Over the past two years, they’ve received around $3.5 milion in seed money, including an infusion last winter from Joe Mansueto, the billionaire founder of the investment firm Morningstar. The majority of the benefactors up to that point had been what Nagler refers to as “love donors” — people contributing in the hope that ClostraBio will help their families. “Mansueto has no relationship to food allergies,” she says. “When he became an investor, then it kind of changed the picture because here’s sobody who’s intere-sted in this company as a way to make money.”
Nagler and Hubbell have identified a short-chain fatty acid called butyrate as a starting point. It’s one of the three most common that gut bacteria produce after they metabolize fiber. It’s been used in synthetic form to treat patients with sickle cell anemia for 50-some years, with minimal side effects. Right now, however, it breaks down too quickly if it’s not delivered intravenously, making it impractical for a drug that must be taken daily, in many cases by children. So, additionally, they must figure out a polymer that will keep butyrate from disintegrating long enough to make it into the large intestine.

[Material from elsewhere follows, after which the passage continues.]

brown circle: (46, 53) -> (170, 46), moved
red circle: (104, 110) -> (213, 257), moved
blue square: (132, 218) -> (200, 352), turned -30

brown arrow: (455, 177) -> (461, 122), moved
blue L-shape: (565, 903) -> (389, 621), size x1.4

Nagler doesn’t want to speculate at this point on how far out ClostraBio is from its first clinical trial with butyrate. In the nearer term, Nagler is coming at commensal bacteria, including clostridia, from the other direction, too, by researching a treatment that provides them with the fuel needed to produce short-chain fatty acids on their own and boost that protective layer of mucus. That fuel is called a prebiotic, which is a fancy way of saying fiber. Ciaccio, who is an adviser to ClostraBio, expects to begin leading the first clinical trials of a prebiotic therapy next year.

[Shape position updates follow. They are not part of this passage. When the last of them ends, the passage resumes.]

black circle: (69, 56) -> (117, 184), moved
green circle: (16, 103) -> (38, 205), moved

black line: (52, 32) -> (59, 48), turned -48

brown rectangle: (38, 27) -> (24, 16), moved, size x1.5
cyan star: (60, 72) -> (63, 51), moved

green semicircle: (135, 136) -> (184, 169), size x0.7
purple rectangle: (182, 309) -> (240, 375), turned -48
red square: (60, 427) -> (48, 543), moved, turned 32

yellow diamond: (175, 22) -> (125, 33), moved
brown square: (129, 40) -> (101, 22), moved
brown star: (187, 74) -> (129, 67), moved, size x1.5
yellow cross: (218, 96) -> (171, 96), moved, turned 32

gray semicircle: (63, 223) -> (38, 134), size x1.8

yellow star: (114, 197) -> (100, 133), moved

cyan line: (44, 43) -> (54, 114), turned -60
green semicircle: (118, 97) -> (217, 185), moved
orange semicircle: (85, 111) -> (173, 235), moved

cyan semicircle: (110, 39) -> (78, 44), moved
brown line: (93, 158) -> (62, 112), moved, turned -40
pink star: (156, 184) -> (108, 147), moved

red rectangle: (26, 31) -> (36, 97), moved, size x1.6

Nagler envisions these treatments as supportive therapies that, in many cases, would be taken alongside an immunotherapy regimen so that as patients retrain their immune system, they’re also restoring the gut to its proper role in immune function. In some kids, the therapies on their own might be enough to persuade the immune system to shift and start erasing the allergy. Finally, they could also be given preventively to infants at high risk of developing food allergies — ones who were born by C-section, for example, or who received several courses of antibiotics at an early age, as William did. Long-term dosage isn’t yet known. Patients might have to take ClostraBio’s drug for the rest of their lives, but maybe not. “We hope that it would cause a positive feedback loop,” Nagler says. The presence of more short-chain fatty acids might foster conditions where commensal bacteria thrive, eventually making the therapy self-sustaining.

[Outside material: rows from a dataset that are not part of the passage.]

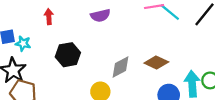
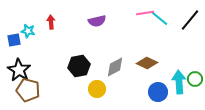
cyan star: (23, 43) -> (28, 31), moved
black hexagon: (68, 55) -> (79, 66), moved

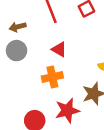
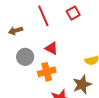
gray circle: (17, 51) -> (25, 57), moved

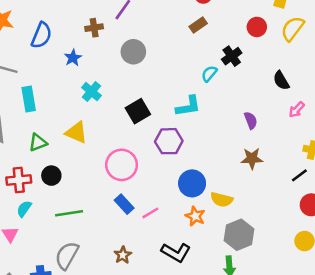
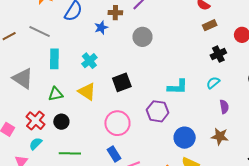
brown rectangle: (198, 25) -> (210, 25), moved
blue star: (73, 58) -> (101, 28), moved
cyan semicircle: (209, 74) -> (213, 83), moved
cyan cross: (91, 92) -> (89, 61), moved
black square: (138, 111) -> (122, 82), moved
red cross: (19, 180) -> (35, 121), turned 36
blue circle: (192, 183) -> (185, 138), moved

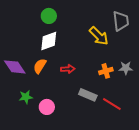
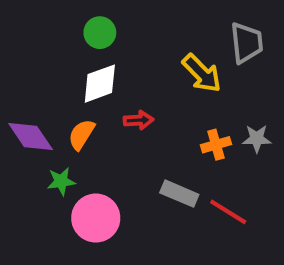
red arrow: (68, 69) -> (139, 120), moved
green star: (26, 97) -> (61, 181), moved
pink circle: (47, 107) -> (96, 218), size x1.5

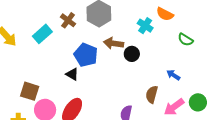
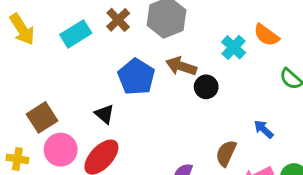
black triangle: (72, 74) -> (105, 114), moved
brown square: (30, 91) -> (42, 117), turned 30

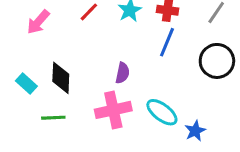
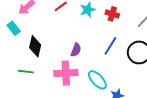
blue line: (167, 42) -> (110, 46), moved
cyan rectangle: (26, 84) -> (14, 28), moved

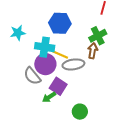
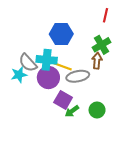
cyan star: (18, 33) -> (19, 75), moved
gray semicircle: (32, 76) -> (28, 63), moved
green arrow: (49, 97) -> (72, 111), moved
green circle: (80, 112) -> (97, 110), moved

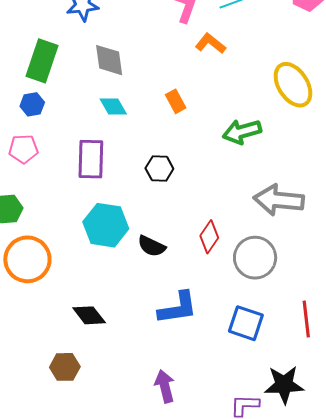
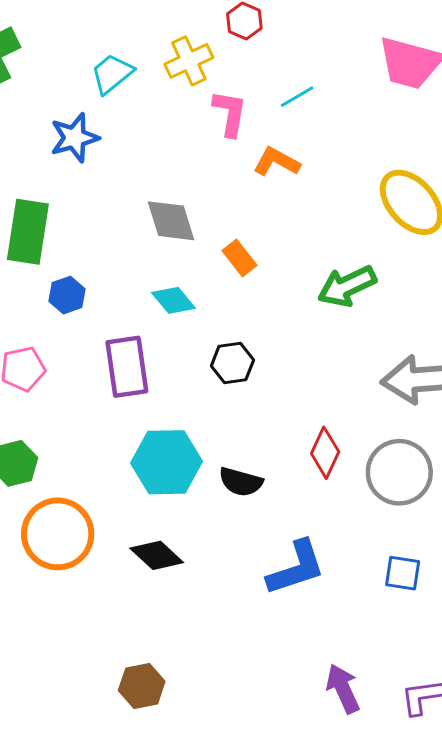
gray diamond: (109, 60) -> (171, 221), moved
blue hexagon: (32, 104) -> (67, 295), moved
cyan diamond: (113, 106) -> (173, 300), moved
black diamond: (89, 315) -> (157, 555), moved
blue square: (246, 323) -> (403, 573), size x0.7
purple arrow: (165, 386) -> (343, 689), moved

Given that it will be a while before these treatments enter clinical trials, let alone become commercially available, and that Viaskin and AR101 will most likely be approved only for children older than 4 or 6 because doctors want to give younger children time to outgrow their allergies — the holy grail of outcomes — I wanted to know what I can do now to make it more likely William will do just that. Really, it comes down to a fundamental piece of medical advice that is simple and cheap to follow: Feed your kid fiber. Nurture the good bacteria that’s left — it may be beaten down, but it’s there.
So every day, my husband and I fill William’s tray with avocado and black beans, fresh berries and spaghetti squash. He gleefully smashes cauliflower rice and oatmeal into his mouth by the fistful. Eating, to him, is utter joy, a fact I constantly remind myself of as I fret about his restrictions and what they’ll mean for the future. There are, after all, only three foods that might harm him — and a vast world of possibilities that could help heal him.